Car il y a un certain narcissisme dans cette première réalisation. Nicolas Maury est de tous les plans. Et si Hervé (son personnage dans la série 10 pour cent) me plait assez, je ne peux pas non plus dire que j’avais envie d’un film autocentré sur sa personne qui plus est si c’est pour se prendre en pleine figure tout son mal être professionnel, amoureux : somme toute existentiel.
Mais quelque chose se passe et je suis happée. Emportée par ce vent doux d’une vie sur le fil, d’un destin suspendu qui attend de pouvoir, enfin, s’accrocher à une branche plus solide cette fois.

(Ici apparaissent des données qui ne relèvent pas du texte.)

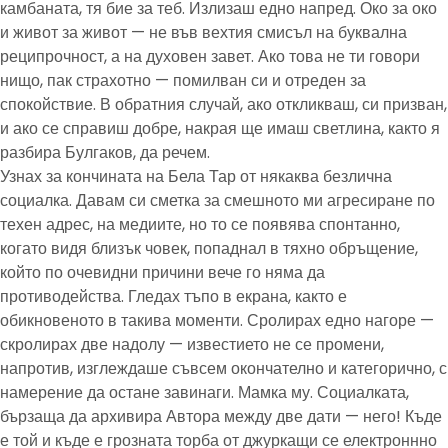
камбаната, тя бие за теб. Излизаш едно напред. Око за око
и живот за живот — не във вехтия смисъл на буквална
реципрочност, а на духовен завет. Ако това не ти говори
нищо, пак страхотно — помилван си и отреден за
спокойствие. В обратния случай, ако откликваш, си призван,
и ако се справиш добре, накрая ще имаш светлина, както я
разбира Булгаков, да речем.
Узнах за кончината на Бела Тар от някаква безлична
социалка. Давам си сметка за смешното ми агресиране по
техен адрес, на медиите, но то се появява спонтанно,
когато видя близък човек, попаднал в тяхно обръщение,
който по очевидни причини вече го няма да
противодейства. Гледах тъпо в екрана, както е
обикновеното в такива моменти. Сролирах едно нагоре —
скролирах две надолу — известието не се промени,
напротив, изглеждаше съвсем окончателно и категорично, с
намерение да остане завинаги. Мамка му. Социалката,
бързаща да архивира Автора между две дати — него! Къде
е той и къде е грозната торба от джуркащи се електроннно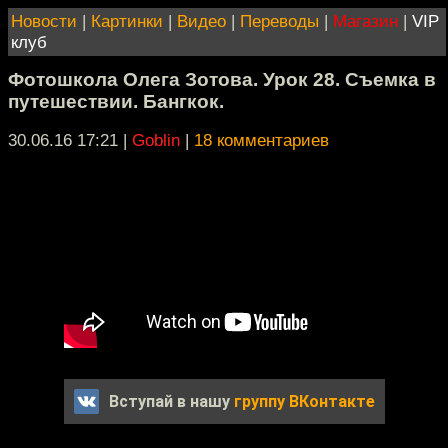
Новости
|
Картинки
|
Видео
|
Переводы
|
Магазин
|
VIP
клуб
Фотошкола Олега Зотова. Урок 28. Съемка в
путешествии. Бангкок.
30.06.16 17:21
|
Goblin
|
18 комментариев
Вступай в нашу
группу ВКонтакте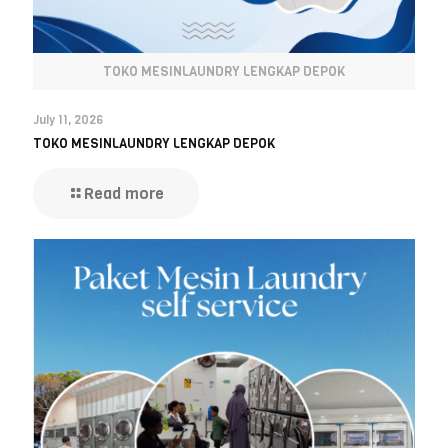
TOKO MESINLAUNDRY LENGKAP DEPOK
July 11, 2026
TOKO MESINLAUNDRY LENGKAP DEPOK
Read more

Jérémie est comédien et attend le rôle qui fera décoler sa carrière. En attendant il vivote, tente de se défaire de sa jalousie maladive qui l’éloigne de son amoureux vétérinaire Albert et le plonge dans une dépression de plus en plus profonde. Les 45 premières minutes sont tout de même un peu lourdes mais le décor est planté.

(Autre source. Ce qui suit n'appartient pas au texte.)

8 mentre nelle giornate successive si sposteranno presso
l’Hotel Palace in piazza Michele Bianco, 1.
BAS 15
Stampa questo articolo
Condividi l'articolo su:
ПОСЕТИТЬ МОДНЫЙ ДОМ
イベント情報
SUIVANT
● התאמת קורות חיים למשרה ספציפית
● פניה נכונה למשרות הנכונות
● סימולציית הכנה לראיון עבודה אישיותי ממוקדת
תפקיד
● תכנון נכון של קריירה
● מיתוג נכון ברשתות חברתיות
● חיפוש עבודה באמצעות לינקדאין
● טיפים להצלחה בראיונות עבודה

Puis un petit miracle s’opère. Alors que Jérémie se réfugie chez sa mère – toujours parfaite Nathalie Baye en maman aimante quoiqu’un peu extrême : « ce rôle est fait pour toi » lui dira t-elle lorsqu’il lui annonce qu’il se prépare à endosser le rôle « d’un jeune homme perdu dans un monde hostile dont le suicide sera la seule échappatoire ». C’est alors le miracle de l’éclosion. Ce que je percevais un peu comme un gros papillon sombre devient léger et coloré… Il y a des scènes horripilantes (il passe son temps à se reveiller et à mon sens personne ne s’étire jamais en se cambrant autant mais soit) mais il y a surtout une plus grande dose encore de scènes superbes… Le passage en arrière plan d’Isabelle Huppert qui sort du Christine (le cinéma de son fils dans la vraie vie ndlr) ou encore ce cadeau d’anniversaire… Après avoir forcé un peu le trait, Nicolas Maury semble trouver son rythme et parvient à placer le curseur à l’endroit exact de ce qu’il voulait dire et montrer et c’est alors la grâce qui l’emporte entre incursion théatrale, comédie musicale et des purs moments qui disent la puissance libératrice et purgatoire du cinéma comme cette scène de pétage de plomb de la grande et divine Laure Calamy.
C’est ce savant mélange des genres qui permet alors à Nicolas Maury / Jérémie d’utiliser la matière cinéma comme une catharsis. La légèreté également avec laquelle il dit le chemin qui est le sien, sans jamais trop s’appesantir.
Et il n’y a plus rien de poil à gratter là dedans.